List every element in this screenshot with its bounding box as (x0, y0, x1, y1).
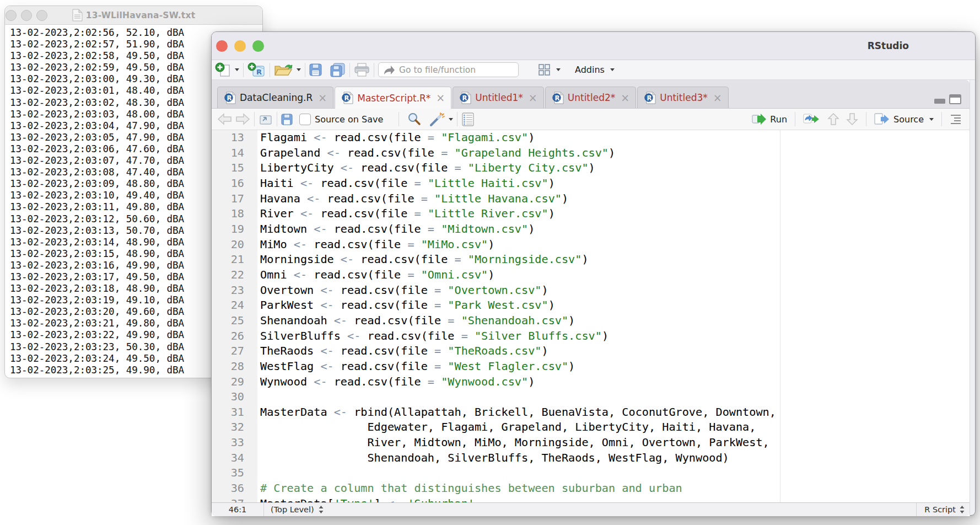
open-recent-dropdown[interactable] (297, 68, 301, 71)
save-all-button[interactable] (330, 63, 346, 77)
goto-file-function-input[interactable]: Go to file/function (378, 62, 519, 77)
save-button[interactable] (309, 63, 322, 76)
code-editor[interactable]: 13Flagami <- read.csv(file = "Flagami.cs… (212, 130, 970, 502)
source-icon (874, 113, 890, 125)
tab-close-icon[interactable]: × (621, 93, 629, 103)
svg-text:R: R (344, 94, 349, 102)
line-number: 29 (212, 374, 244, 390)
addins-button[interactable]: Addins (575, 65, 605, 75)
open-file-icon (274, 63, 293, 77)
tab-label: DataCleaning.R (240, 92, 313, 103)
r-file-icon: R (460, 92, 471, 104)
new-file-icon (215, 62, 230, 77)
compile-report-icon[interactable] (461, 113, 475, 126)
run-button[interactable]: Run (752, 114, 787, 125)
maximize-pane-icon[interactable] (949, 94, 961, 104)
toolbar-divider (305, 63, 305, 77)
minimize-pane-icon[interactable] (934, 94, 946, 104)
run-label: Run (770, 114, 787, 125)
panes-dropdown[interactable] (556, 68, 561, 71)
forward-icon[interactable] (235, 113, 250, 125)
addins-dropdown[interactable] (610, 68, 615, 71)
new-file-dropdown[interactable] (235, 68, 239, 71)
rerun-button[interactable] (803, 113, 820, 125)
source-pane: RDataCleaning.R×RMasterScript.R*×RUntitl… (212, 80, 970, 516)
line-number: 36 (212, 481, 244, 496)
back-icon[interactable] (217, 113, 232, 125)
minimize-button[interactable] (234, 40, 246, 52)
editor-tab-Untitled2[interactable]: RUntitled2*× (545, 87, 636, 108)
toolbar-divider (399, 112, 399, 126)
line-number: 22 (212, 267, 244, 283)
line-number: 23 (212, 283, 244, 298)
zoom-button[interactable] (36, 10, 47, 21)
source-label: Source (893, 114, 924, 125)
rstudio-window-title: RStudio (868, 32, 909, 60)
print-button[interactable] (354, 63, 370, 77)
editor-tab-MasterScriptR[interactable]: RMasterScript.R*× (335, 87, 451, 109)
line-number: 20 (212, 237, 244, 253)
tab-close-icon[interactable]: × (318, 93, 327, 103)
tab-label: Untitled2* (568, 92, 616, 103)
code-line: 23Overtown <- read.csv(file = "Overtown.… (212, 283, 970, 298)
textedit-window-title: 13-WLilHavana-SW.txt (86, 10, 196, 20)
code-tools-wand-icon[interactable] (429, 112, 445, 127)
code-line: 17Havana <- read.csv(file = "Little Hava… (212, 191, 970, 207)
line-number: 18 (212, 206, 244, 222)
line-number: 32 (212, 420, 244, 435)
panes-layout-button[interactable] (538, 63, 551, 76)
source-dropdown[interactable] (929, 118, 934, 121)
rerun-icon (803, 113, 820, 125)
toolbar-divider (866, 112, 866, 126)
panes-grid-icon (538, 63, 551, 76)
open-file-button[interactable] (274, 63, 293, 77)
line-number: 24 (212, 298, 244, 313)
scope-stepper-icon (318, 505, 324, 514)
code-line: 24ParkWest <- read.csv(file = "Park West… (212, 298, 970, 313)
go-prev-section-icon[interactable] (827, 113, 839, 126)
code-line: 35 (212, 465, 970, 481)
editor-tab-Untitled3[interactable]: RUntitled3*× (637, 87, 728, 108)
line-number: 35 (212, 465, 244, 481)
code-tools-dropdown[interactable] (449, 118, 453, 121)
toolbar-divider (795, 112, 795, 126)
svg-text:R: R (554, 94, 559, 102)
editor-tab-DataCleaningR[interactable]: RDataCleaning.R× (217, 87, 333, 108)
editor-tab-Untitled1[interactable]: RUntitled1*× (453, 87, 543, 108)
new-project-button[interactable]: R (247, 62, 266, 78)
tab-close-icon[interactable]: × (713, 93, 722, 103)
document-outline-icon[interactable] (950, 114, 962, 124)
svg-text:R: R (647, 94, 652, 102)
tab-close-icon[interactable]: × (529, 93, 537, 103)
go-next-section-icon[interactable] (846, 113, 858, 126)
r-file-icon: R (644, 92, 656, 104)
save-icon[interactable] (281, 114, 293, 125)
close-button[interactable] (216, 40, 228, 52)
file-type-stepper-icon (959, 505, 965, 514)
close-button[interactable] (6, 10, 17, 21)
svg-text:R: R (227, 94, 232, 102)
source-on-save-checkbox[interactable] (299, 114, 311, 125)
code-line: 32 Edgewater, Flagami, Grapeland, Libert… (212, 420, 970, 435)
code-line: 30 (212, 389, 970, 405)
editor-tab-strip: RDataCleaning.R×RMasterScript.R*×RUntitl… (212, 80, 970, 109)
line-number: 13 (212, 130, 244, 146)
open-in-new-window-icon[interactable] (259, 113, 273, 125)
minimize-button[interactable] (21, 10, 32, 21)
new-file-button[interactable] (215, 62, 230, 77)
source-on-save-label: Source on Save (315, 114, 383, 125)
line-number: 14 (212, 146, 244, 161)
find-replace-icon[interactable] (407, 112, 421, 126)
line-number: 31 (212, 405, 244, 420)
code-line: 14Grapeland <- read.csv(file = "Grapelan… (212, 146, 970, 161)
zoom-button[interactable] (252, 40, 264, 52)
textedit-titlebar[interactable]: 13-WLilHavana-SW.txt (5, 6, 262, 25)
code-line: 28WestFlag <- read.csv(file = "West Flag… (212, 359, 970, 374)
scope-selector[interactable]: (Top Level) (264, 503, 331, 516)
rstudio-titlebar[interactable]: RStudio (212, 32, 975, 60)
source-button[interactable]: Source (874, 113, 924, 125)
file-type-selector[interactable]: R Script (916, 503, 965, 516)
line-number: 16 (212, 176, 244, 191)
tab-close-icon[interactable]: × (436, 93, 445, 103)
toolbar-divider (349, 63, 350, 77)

******************************

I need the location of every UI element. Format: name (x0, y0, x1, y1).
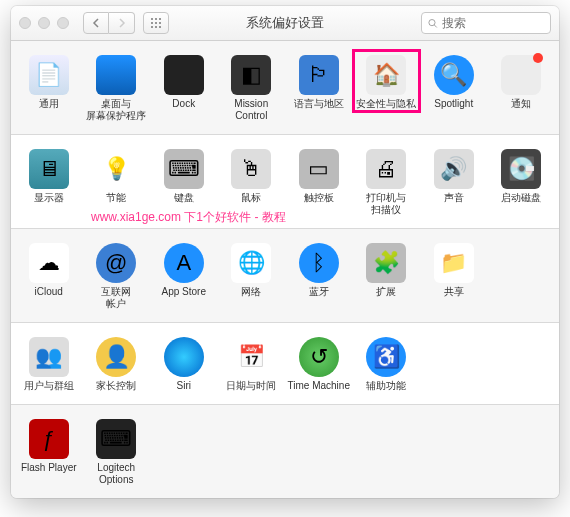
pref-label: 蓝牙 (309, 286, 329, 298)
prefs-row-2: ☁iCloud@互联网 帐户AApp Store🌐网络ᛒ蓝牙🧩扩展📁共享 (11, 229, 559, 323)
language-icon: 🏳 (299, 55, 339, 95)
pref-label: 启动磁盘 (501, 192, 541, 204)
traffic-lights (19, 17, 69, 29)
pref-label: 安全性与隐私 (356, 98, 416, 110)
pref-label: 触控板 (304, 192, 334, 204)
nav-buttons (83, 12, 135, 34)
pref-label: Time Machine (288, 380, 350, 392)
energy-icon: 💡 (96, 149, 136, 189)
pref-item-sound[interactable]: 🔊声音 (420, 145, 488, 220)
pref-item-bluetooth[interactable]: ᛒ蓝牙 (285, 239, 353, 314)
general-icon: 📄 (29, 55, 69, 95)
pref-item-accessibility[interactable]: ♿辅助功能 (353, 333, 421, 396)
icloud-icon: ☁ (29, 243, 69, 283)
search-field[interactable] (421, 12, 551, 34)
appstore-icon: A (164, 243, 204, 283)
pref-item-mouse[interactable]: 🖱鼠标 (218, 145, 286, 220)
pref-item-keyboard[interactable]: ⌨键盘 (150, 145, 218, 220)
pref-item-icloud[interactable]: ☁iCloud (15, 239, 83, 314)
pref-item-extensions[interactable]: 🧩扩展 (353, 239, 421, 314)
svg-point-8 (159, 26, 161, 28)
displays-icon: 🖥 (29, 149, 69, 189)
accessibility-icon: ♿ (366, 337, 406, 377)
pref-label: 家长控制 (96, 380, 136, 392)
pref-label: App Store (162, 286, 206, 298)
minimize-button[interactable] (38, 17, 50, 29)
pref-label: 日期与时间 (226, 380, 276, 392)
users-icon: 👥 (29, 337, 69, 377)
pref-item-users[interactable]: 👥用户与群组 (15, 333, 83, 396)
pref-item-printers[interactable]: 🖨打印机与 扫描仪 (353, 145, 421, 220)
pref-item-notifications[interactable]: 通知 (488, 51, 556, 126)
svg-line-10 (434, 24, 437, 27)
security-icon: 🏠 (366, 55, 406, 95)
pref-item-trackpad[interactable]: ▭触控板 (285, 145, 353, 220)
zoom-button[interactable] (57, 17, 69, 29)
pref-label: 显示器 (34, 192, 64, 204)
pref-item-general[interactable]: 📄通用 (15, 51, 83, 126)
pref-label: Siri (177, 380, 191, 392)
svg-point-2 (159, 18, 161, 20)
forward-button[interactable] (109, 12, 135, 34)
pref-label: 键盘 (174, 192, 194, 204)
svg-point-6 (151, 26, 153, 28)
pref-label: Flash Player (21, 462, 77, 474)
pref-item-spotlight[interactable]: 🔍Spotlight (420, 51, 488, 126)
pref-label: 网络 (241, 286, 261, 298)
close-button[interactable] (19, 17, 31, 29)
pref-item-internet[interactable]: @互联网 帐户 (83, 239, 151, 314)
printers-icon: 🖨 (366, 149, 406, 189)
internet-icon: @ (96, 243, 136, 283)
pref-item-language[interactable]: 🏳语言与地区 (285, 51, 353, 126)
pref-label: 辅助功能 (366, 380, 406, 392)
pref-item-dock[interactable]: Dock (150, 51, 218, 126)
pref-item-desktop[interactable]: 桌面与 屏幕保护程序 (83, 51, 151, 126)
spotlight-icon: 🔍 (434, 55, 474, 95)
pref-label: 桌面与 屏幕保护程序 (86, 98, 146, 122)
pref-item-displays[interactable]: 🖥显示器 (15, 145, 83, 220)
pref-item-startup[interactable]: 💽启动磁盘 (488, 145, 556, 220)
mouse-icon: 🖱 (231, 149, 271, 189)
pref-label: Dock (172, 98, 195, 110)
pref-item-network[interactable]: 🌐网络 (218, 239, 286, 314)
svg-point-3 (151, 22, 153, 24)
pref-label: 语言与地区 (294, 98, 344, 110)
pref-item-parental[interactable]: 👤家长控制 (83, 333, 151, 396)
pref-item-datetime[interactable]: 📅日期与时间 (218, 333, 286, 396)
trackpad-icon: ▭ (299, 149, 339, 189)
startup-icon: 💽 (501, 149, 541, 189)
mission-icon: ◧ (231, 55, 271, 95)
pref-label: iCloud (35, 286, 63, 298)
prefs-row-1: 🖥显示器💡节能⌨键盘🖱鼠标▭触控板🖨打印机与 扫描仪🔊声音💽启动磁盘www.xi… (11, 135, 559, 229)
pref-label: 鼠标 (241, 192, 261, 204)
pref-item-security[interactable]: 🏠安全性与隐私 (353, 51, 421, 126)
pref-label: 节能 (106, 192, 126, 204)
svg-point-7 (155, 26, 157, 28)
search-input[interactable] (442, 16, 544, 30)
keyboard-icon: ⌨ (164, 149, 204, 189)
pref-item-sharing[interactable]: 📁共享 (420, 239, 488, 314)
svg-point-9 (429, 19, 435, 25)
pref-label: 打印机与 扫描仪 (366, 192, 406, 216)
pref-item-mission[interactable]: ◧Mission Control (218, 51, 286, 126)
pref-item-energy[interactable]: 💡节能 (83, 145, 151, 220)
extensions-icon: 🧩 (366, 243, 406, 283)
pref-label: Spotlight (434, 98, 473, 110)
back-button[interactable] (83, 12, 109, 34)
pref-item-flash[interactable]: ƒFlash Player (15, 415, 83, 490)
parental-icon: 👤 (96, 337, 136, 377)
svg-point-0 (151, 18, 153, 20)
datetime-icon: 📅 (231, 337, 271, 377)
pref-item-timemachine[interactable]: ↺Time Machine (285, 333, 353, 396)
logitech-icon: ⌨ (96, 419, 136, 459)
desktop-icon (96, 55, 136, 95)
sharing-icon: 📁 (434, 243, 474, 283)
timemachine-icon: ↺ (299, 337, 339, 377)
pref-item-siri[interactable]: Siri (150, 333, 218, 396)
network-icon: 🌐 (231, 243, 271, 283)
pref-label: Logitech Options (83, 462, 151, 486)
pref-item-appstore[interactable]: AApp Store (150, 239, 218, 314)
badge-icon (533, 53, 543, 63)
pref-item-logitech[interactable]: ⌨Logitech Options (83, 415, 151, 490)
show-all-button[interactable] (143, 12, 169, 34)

******************************

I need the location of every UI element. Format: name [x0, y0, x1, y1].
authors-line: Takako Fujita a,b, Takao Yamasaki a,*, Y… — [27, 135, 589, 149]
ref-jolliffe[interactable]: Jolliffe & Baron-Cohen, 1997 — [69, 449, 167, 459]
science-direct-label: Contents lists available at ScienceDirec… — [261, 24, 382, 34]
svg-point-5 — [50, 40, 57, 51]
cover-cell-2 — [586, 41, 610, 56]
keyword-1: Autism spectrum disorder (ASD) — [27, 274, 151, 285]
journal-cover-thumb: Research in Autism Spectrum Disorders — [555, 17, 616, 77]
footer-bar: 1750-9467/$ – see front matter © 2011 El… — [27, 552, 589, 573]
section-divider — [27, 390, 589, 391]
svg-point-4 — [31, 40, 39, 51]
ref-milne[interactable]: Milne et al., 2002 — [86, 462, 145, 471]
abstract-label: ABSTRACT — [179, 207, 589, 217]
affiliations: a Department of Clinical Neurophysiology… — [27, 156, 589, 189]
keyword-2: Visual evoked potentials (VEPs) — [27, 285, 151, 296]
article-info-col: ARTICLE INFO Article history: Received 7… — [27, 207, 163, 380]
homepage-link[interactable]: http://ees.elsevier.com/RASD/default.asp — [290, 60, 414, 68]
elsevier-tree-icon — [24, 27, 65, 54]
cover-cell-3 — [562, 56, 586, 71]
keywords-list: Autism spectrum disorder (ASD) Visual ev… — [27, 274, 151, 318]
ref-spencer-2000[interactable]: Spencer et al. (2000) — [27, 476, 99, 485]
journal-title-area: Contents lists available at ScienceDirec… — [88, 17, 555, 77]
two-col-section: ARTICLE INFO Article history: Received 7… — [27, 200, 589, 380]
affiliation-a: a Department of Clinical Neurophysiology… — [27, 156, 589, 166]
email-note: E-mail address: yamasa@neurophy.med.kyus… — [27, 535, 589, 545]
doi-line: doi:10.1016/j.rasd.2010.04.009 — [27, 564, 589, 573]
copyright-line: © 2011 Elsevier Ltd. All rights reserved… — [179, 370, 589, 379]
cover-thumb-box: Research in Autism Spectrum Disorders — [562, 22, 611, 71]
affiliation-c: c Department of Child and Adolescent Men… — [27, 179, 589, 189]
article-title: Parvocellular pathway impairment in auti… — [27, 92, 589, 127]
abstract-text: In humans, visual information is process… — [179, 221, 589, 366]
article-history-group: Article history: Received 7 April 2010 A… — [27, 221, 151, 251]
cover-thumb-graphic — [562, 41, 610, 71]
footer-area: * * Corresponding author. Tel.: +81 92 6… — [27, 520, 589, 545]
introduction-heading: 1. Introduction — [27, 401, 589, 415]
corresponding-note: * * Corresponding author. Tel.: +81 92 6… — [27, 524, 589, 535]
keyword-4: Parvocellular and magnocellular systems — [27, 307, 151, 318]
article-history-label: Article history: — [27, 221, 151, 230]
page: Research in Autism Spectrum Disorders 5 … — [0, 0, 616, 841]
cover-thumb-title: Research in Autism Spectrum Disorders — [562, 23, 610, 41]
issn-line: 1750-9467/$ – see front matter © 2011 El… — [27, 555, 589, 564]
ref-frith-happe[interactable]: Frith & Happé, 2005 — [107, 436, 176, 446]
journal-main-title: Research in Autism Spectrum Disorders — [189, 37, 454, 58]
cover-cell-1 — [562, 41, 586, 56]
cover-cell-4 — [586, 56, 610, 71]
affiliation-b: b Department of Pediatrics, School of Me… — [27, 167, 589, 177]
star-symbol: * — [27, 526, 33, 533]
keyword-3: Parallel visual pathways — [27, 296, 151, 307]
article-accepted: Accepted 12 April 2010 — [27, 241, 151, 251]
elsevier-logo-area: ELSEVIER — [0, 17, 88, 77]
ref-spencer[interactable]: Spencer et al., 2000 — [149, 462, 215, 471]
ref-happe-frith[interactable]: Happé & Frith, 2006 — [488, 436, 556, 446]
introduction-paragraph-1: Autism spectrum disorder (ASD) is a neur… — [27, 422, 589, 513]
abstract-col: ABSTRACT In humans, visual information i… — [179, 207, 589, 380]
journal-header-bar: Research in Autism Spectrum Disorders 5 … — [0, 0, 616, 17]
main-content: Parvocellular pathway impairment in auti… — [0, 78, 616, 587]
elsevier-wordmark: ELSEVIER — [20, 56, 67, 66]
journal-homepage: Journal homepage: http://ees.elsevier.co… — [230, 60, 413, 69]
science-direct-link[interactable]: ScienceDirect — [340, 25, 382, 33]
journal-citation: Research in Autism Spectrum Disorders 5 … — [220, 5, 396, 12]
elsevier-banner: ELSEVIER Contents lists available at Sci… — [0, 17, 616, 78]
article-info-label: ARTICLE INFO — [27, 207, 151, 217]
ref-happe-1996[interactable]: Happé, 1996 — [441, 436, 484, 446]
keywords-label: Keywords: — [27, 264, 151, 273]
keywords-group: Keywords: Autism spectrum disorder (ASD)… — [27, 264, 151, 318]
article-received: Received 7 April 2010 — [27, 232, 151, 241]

******************************

### [Brief]
Scan the listing above and identify each line holding the string "divider"; copy every such line.

### [Response area]
toolbar-divider (305, 63, 305, 77)
toolbar-divider (399, 112, 399, 126)
toolbar-divider (866, 112, 866, 126)
toolbar-divider (795, 112, 795, 126)
toolbar-divider (349, 63, 350, 77)
section-divider — [27, 390, 589, 391]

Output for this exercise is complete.